## Goal of the exercise
Report the number of lines of the listing below containing the string "Okuliare", with nothing added.

## Supplied records
◆ ◆ ◆ ◆ ◆ ◆ ◆

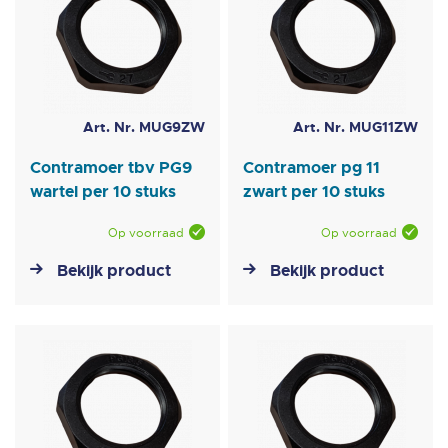
Art. Nr. MUG9ZW
Art. Nr. MUG11ZW
Contramoer tbv PG9
Contramoer pg 11
wartel per 10 stuks
zwart per 10 stuks
Op voorraad
Op voorraad
Bekijk product
Bekijk product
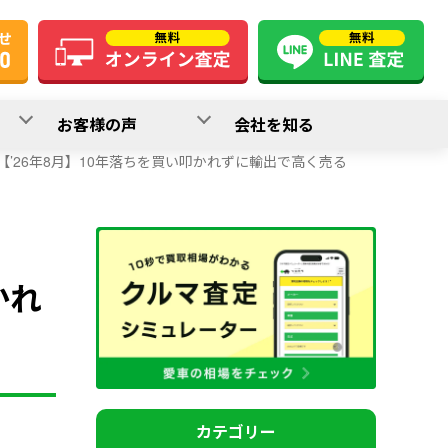
お客様の声
会社を知る
’26年8月】10年落ちを買い叩かれずに輸出で高く売る
かれ
カテゴリー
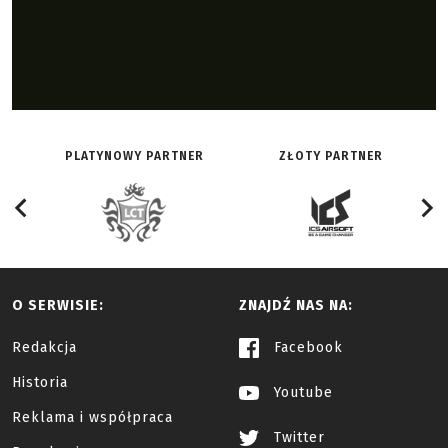
PLATYNOWY PARTNER
ZŁOTY PARTNER
O SERWISIE:
ZNAJDŹ NAS NA:
Redakcja
Facebook
Historia
Youtube
Reklama i współpraca
Twitter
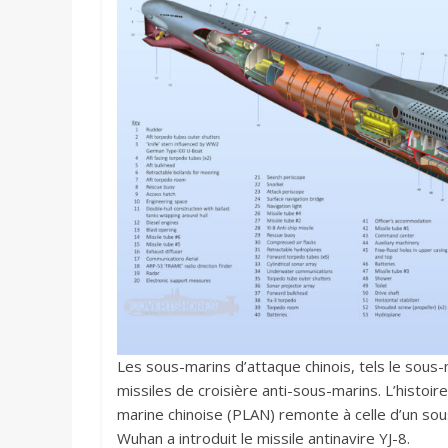
Les sous-marins d’attaque chinois, tels le sous
missiles de croisière anti-sous-marins. L’histoir
marine chinoise (PLAN) remonte à celle d’un so
Wuhan a introduit le missile antinavire YJ-8.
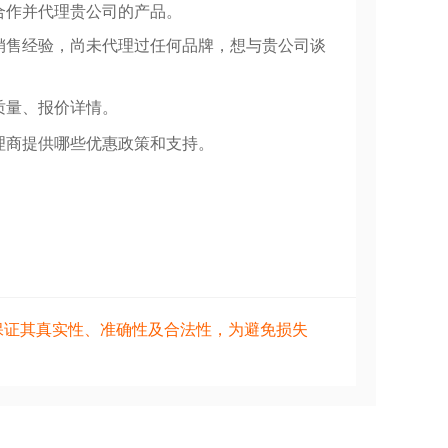
合作并代理贵公司的产品。
销售经验，尚未代理过任何品牌，想与贵公司谈
质量、报价详情。
理商提供哪些优惠政策和支持。
保证其真实性、准确性及合法性，为避免损失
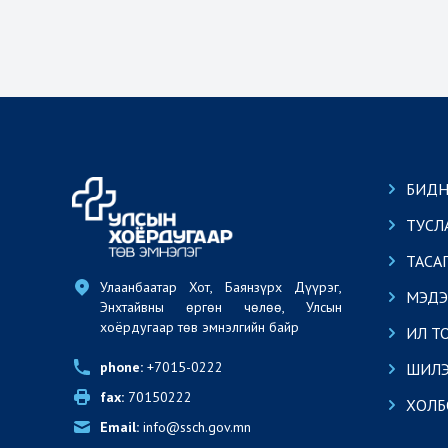
БИДН
ТУСЛ
ТАСА
Улаанбаатар Хот, Баянзүрх Дүүрэг, 
МЭДЭ
Энхтайвны өргөн чөлөө, Улсын 
хоёрдугаар төв эмнэлгийн байр
ИЛ Т
phone:
 +7015-0222
ШИЛЭ
fax:
 70150222
ХОЛБ
Email:
 info@ssch.gov.mn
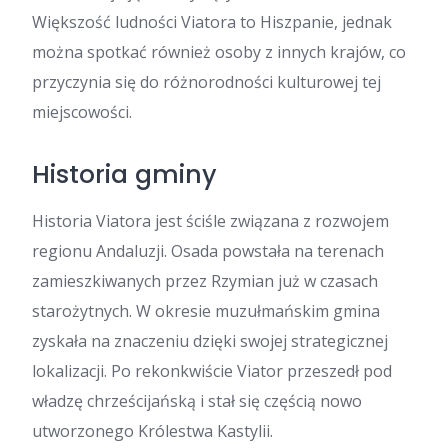
Większość ludności Viatora to Hiszpanie, jednak
można spotkać również osoby z innych krajów, co
przyczynia się do różnorodności kulturowej tej
miejscowości.
Historia gminy
Historia Viatora jest ściśle związana z rozwojem
regionu Andaluzji. Osada powstała na terenach
zamieszkiwanych przez Rzymian już w czasach
starożytnych. W okresie muzułmańskim gmina
zyskała na znaczeniu dzięki swojej strategicznej
lokalizacji. Po rekonkwiście Viator przeszedł pod
władzę chrześcijańską i stał się częścią nowo
utworzonego Królestwa Kastylii.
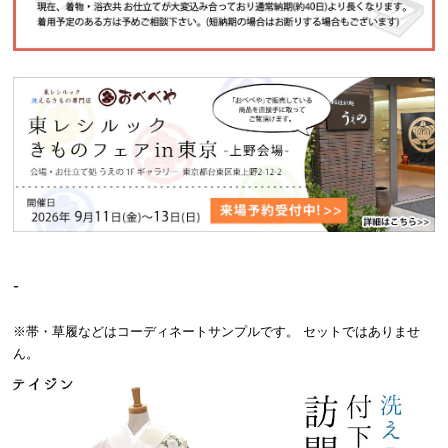
-
※帯・草履などはコーディネートサンプルです。 セットではありませ
ん。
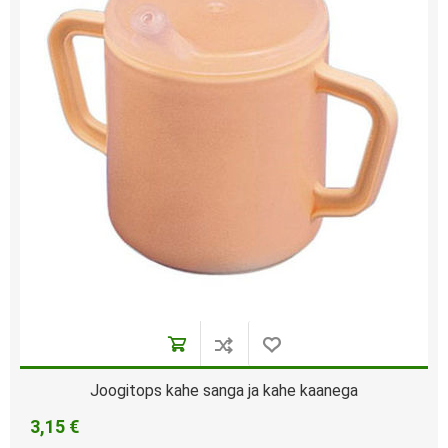
Joogitops kahe sanga ja kahe kaanega
3,15 €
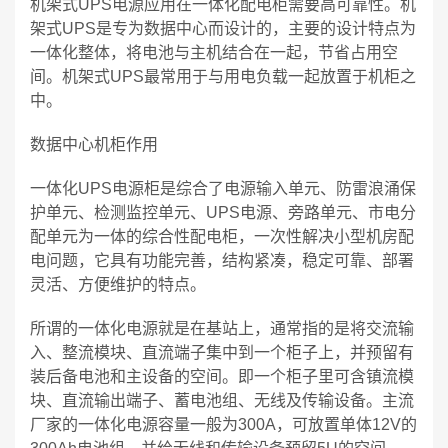
机架式UPS电源应用在一体化配电柜需要高可靠性。机
架式UPS是专为数据中心而设计的，主要的设计特点为
一体化整体，将电池与主机结合在一起，节省占用空
间。机架式UPS最常用于与用电负载一起放置于机柜之
中。
数据中心机柜作用
一体化UPS电源柜是综合了电源输入单元、防雷浪涌保
护单元、检测监控单元、UPS电源、旁路单元、市电分
配单元为一体的综合性配电柜，一次性解决小型机房配
电问题，它具有功能完善，结构紧凑，稳定可靠、部署
灵活、方便维护的特点。
所谓的一体化电源就是在基站上，通常指的是将交流输
入、整流模块、直流端子集中到一个柜子上，并预留有
装后备电池和主设备的空间。即一个柜子里可含镇流模
块、直流输出端子、蓄电池组、无线及传输设备。主流
厂家的一体化电源容量一般为300A，可放置单体12V的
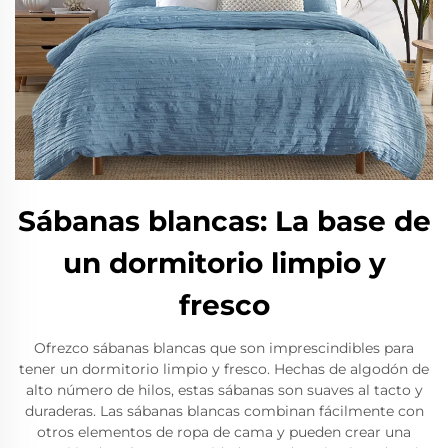
Sábanas blancas: La base de
un dormitorio limpio y
fresco
Ofrezco sábanas blancas que son imprescindibles para
tener un dormitorio limpio y fresco. Hechas de algodón de
alto número de hilos, estas sábanas son suaves al tacto y
duraderas. Las sábanas blancas combinan fácilmente con
otros elementos de ropa de cama y pueden crear una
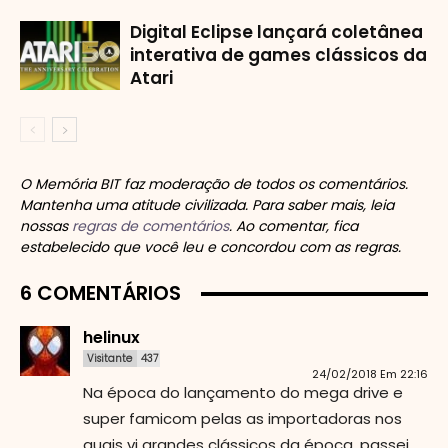
Digital Eclipse lançará coletânea
interativa de games clássicos da
Atari
O Memória BIT faz moderação de todos os comentários.
Mantenha uma atitude civilizada. Para saber mais, leia
nossas
regras de comentários
. Ao comentar, fica
estabelecido que você leu e concordou com as regras.
6 COMENTÁRIOS
helinux
Visitante
437
24/02/2018 Em 22:16
Na época do lançamento do mega drive e
super famicom pelas as importadoras nos
quais vi grandes clássicos da época, passei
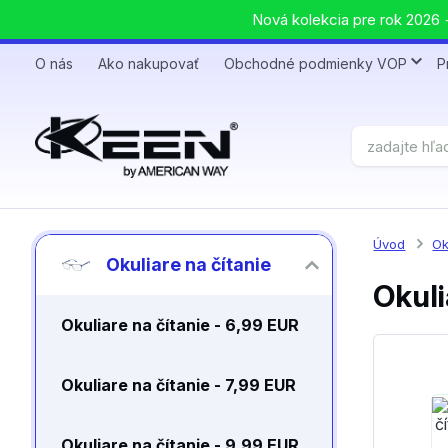
Nová kolekcia pre rok 2026 +
O nás
Ako nakupovať
Obchodné podmienky VOP
P
Úvod
Ok
Okuliare na čítanie
Okuli
Okuliare na čítanie - 6,99 EUR
Okuliare na čítanie - 7,99 EUR
Okuliare na čítanie - 9,99 EUR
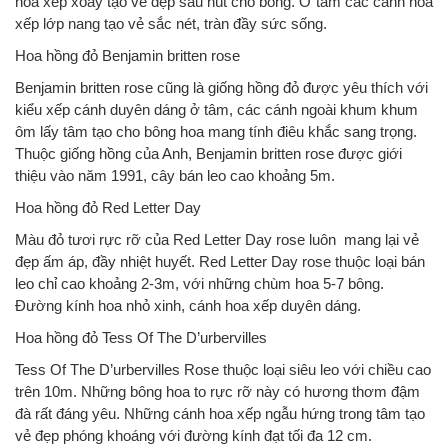
hoa xếp xoáy tạo vẻ đẹp sâu hút cho bông. Ở tâm các cánh hoa
xếp lớp nang tạo vẻ sắc nét, tràn đầy sức sống.
Hoa hồng đỏ Benjamin britten rose
Benjamin britten rose cũng là giống hồng đỏ được yêu thích với
kiểu xếp cánh duyên dáng ở tâm, các cánh ngoài khum khum
ôm lấy tâm tạo cho bông hoa mang tính điêu khắc sang trọng.
Thuộc giống hồng của Anh, Benjamin britten rose được giới
thiệu vào năm 1991, cây bán leo cao khoảng 5m.
Hoa hồng đỏ Red Letter Day
Màu đỏ tươi rực rỡ của Red Letter Day rose luôn mang lại vẻ
đẹp ấm áp, đầy nhiệt huyết. Red Letter Day rose thuộc loại bán
leo chỉ cao khoảng 2-3m, với những chùm hoa 5-7 bông.
Đường kính hoa nhỏ xinh, cánh hoa xếp duyên dáng.
Hoa hồng đỏ Tess Of The D’urbervilles
Tess Of The D’urbervilles Rose thuộc loại siêu leo với chiều cao
trên 10m. Những bông hoa to rực rỡ này có hương thơm đậm
đà rất đáng yêu. Những cánh hoa xếp ngẫu hứng trong tâm tạo
vẻ đẹp phóng khoáng với đường kính đạt tối đa 12 cm.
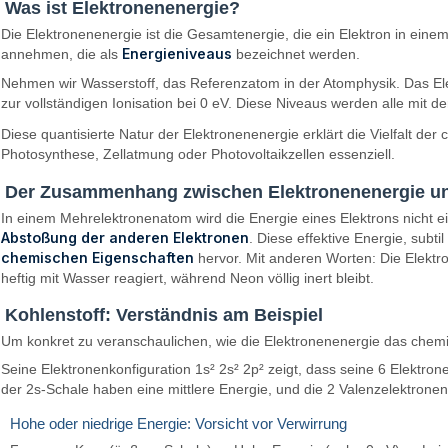
Was ist Elektronenenergie?
Die Elektronenenergie ist die Gesamtenergie, die ein Elektron in ei
Energieniveaus
annehmen, die als
bezeichnet werden.
Nehmen wir Wasserstoff, das Referenzatom in der Atomphysik. Das Ele
zur vollständigen Ionisation bei 0 eV. Diese Niveaus werden alle mit d
Diese quantisierte Natur der Elektronenenergie erklärt die Vielfalt de
Photosynthese, Zellatmung oder Photovoltaikzellen essenziell.
Der Zusammenhang zwischen Elektronenenergie u
In einem Mehrelektronenatom wird die Energie eines Elektrons nicht
Abstoßung der anderen Elektronen
. Diese effektive Energie, subt
chemischen Eigenschaften
hervor. Mit anderen Worten: Die Elektro
heftig mit Wasser reagiert, während Neon völlig inert bleibt.
Kohlenstoff: Verständnis am Beispiel
Um konkret zu veranschaulichen, wie die Elektronenenergie das chemi
Seine Elektronenkonfiguration 1s² 2s² 2p² zeigt, dass seine 6 Elektro
der 2s-Schale haben eine mittlere Energie, und die 2 Valenzelektrone
Hohe oder niedrige Energie: Vorsicht vor Verwirrung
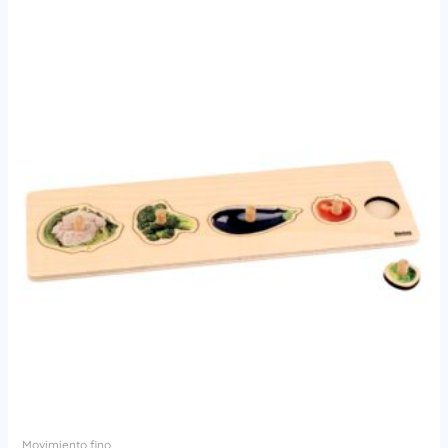
Movimiento fino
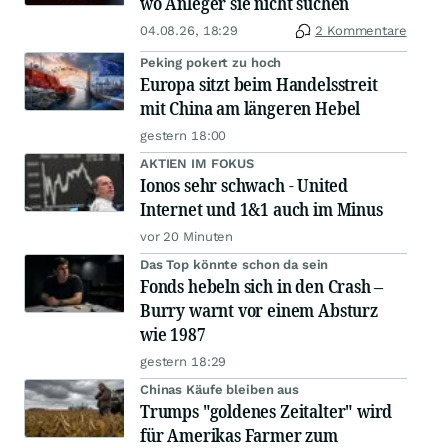
wo Anleger sie nicht suchen
04.08.26, 18:29
2 Kommentare
Peking pokert zu hoch
Europa sitzt beim Handelsstreit
mit China am längeren Hebel
gestern 18:00
AKTIEN IM FOKUS
Ionos sehr schwach - United
Internet und 1&1 auch im Minus
vor 20 Minuten
Das Top könnte schon da sein
Fonds hebeln sich in den Crash –
Burry warnt vor einem Absturz
wie 1987
gestern 18:29
Chinas Käufe bleiben aus
Trumps "goldenes Zeitalter" wird
für Amerikas Farmer zum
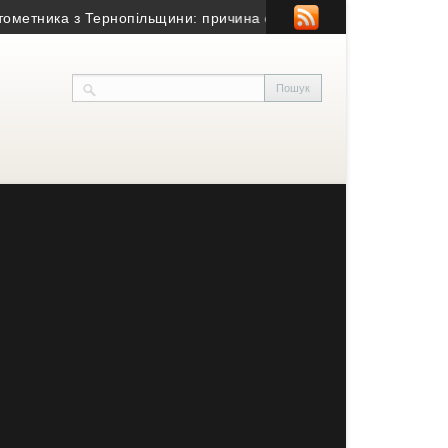
тника з Тернопільщини: причина смерті – гостра серцево-судин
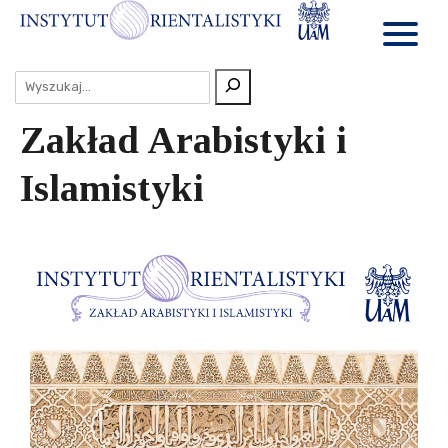
Zakład Arabistyki i
Islamistyki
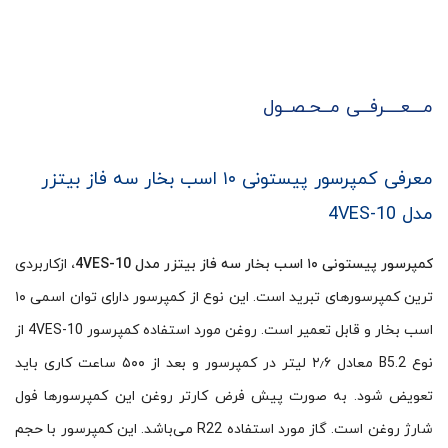
مـــعــــرفــی مــحـصــول
معرفی کمپرسور پیستونی ۱۰ اسب بخار سه فاز بیتزر
مدل 4VES-10
کمپرسور پیستونی ۱۰ اسب بخار سه فاز بیتزر مدل 4VES-10،
ازکاربردی
ترین کمپرسورهای تبرید است. این نوع از کمپرسور دارای توان اسمی ۱۰
اسب بخار و قابل تعمیر است. روغن مورد استفاده کمپرسور 4VES-10 از
نوع B5.2 معادل ۲٫۶ لیتر در کمپرسور و بعد از ۵۰۰ ساعت کاری باید
تعویض شود. به صورت پیش فرض کارتر روغن این کمپرسورها فول
شارژ روغن است. گاز مورد استفاده R22 می‌باشد. این کمپرسور با حجم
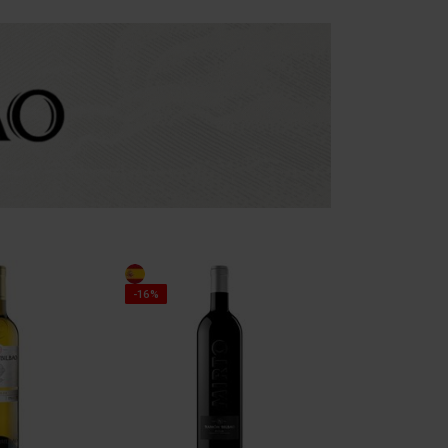
PROMOÇÃO
-16%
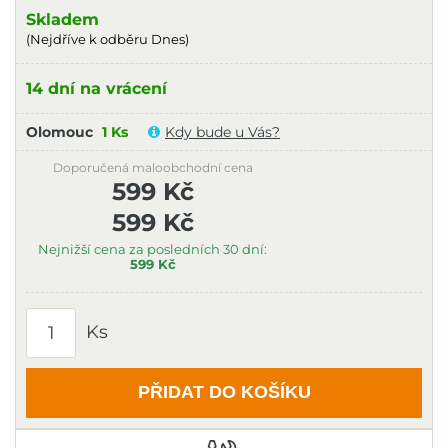
Skladem
(Nejdříve k odběru Dnes)
14 dní na vrácení
Olomouc
1 Ks
Kdy bude u Vás?
Doporučená maloobchodní cena
599 Kč
599 Kč
Nejnižší cena za posledních 30 dní:
599 Kč
Ks
PŘIDAT DO KOŠÍKU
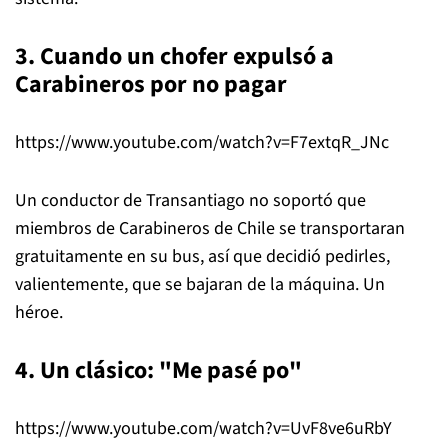
3. Cuando un chofer expulsó a
Carabineros por no pagar
https://www.youtube.com/watch?v=F7extqR_JNc
Un conductor de Transantiago no soportó que
miembros de Carabineros de Chile se transportaran
gratuitamente en su bus, así que decidió pedirles,
valientemente, que se bajaran de la máquina. Un
héroe.
4. Un clásico: "Me pasé po"
https://www.youtube.com/watch?v=UvF8ve6uRbY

◆ ◆ ◆ ◆ ◆ ◆ ◆

## Response for this exercise
4